O professor também acredita que a mídia seja somente mais um dos fatores a serem avaliados para projetar uma retratação do político frente à população, pois cada segmento da sociedade tem seu ponto de vista e a imprensa é um deles. “Os veículos são um dos agentes que vão trabalhar a informação, vão divulgá-la. A mídia é parte do problema que será administrado. Por isso, deve-se fazer um levantamento de tudo que está sendo publicado para saber quais são as pautas positivas e negativas e, a partir daí, traçar as possíveis estratégias. É preciso ter um entendimento completo do quadro”, disse Serpa.
Em relação à ética dos políticos envolvidos, Joaquim Welley declara que vivemos uma crise, na qual “aqueles que são referências, geralmente, por estarem numa situação de poder diferenciada, acham que não precisam cumprir as mesmas regras que estabelecem para a população ou o que a lei determina”. Para ele, há tantos escândalos sexuais como o de Strauss-Kahn porque “existe a questão de o político acreditar que está acima da lei e que pode fazer qualquer coisa sem ser denunciado. Ele acha que, por causa do papel importante e da influência que tem, seus erros nunca chegarão ao conhecimento público”.

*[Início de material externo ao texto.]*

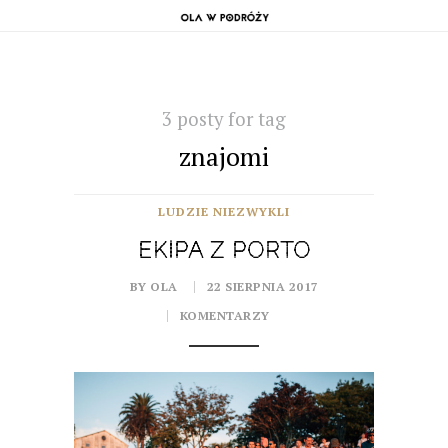
3 posty for tag
znajomi
LUDZIE NIEZWYKLI
EKIPA Z PORTO
BY OLA
22 SIERPNIA 2017
KOMENTARZY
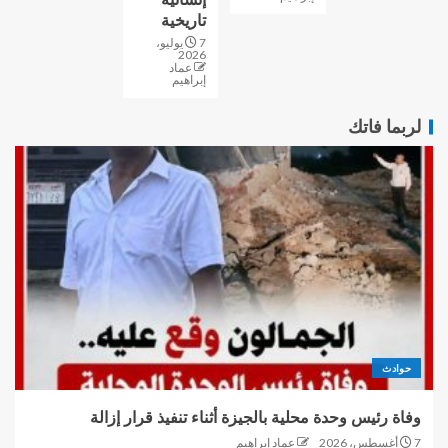
تاريخية
7 يوليو،
2026
عماد
إبراهيم
لربما فاتك
حوادث
وفاة رئيس وحدة محلية بالجيزة أثناء تنفيذ قرار إزالة
7 أغسطس، 2026
عماد إبراهيم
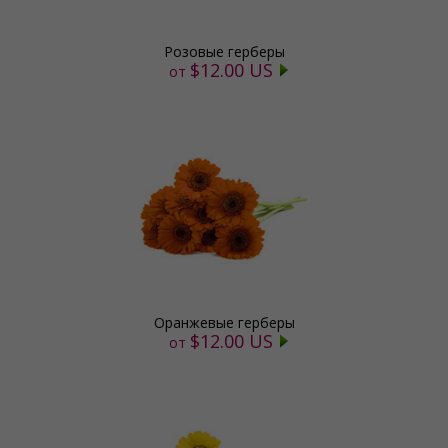
Розовые герберы
$12.00 US
от
Оранжевые герберы
$12.00 US
от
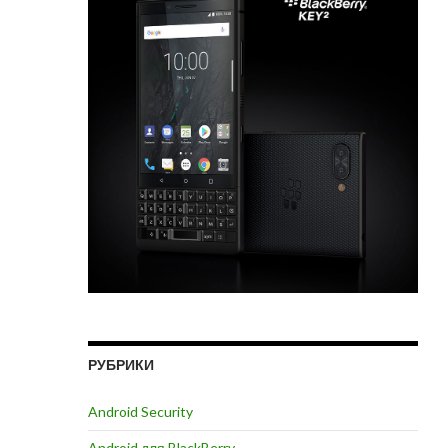
РУБРИКИ
Android Security
Android для BlackBerry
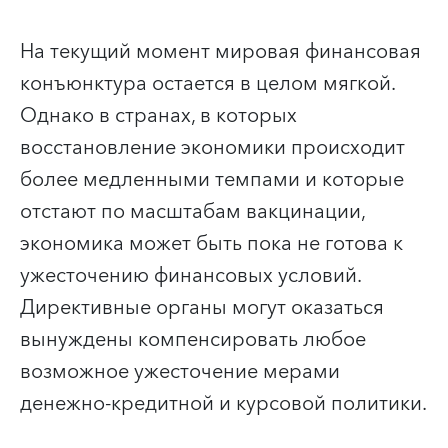
На текущий момент мировая финансовая
конъюнктура остается в целом мягкой.
Однако в странах, в которых
восстановление экономики происходит
более медленными темпами и которые
отстают по масштабам вакцинации,
экономика может быть пока не готова к
ужесточению финансовых условий.
Директивные органы могут оказаться
вынуждены компенсировать любое
возможное ужесточение мерами
денежно-кредитной и курсовой политики.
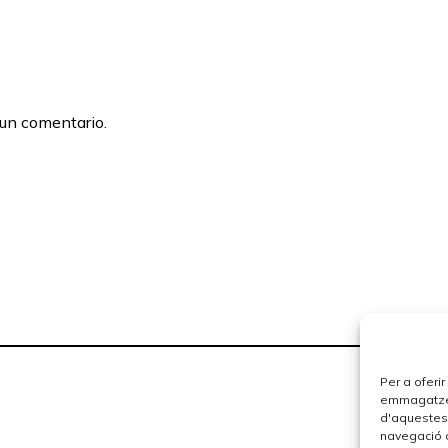
 un comentario.
Per a oferi
emmagatzema
d'aquestes
navegació o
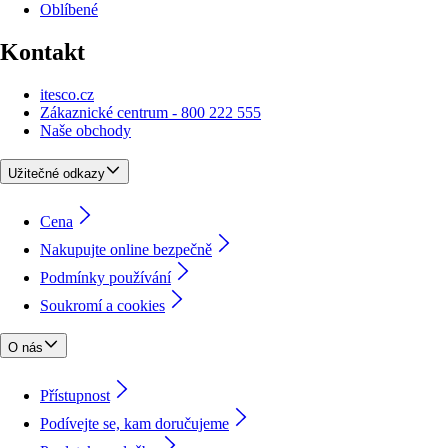
Oblíbené
Kontakt
itesco.cz
Zákaznické centrum - 800 222 555
Naše obchody
Užitečné odkazy
Cena
Nakupujte online bezpečně
Podmínky používání
Soukromí a cookies
O nás
Přístupnost
Podívejte se, kam doručujeme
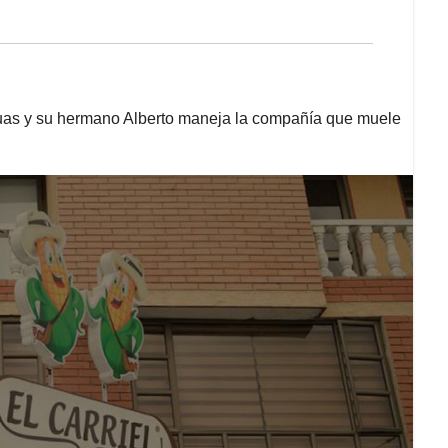
duas y su hermano Alberto maneja la compañía que muele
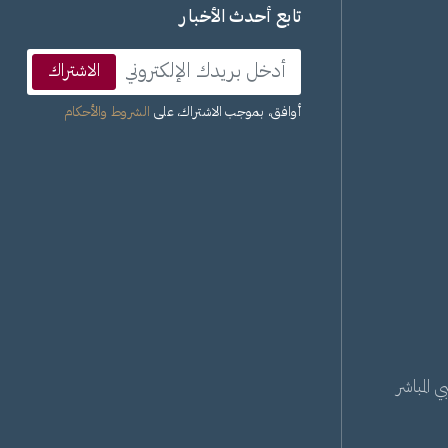
تابع أحدث الأخبار
الاشتراك
أوافق، بموجب الاشتراك، على
الشروط والأحكام
 المباشر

De acordo com o professor, “pessoas que exercem funções públicas, representam a sociedade ou uma parte dela, como Strauss-Kahn, devem ter uma conduta irrepreensível”. O jornalista e advogado acredita que o político, ao escolher essa função, deve saber que sua
integridade pessoal é imprescindível. “Se ele optou por exercer essa atividade, tem que pagar esse ônus, que é ter uma conduta totalmente fora de qualquer suspeita”, atestou Welley.
O especialista ainda defende que a mídia contribui para que o desfecho das denúncias seja positivo para a sociedade, pois “como a imprensa pressiona as autoridades responsáveis pelo caso e pela função cumprida pelo envolvido, atitudes mais efetivas são tomadas para que as investigações prossigam devidamente e o próprio acusado tenha que se posicionar e
explicar para a população o que aconteceu”.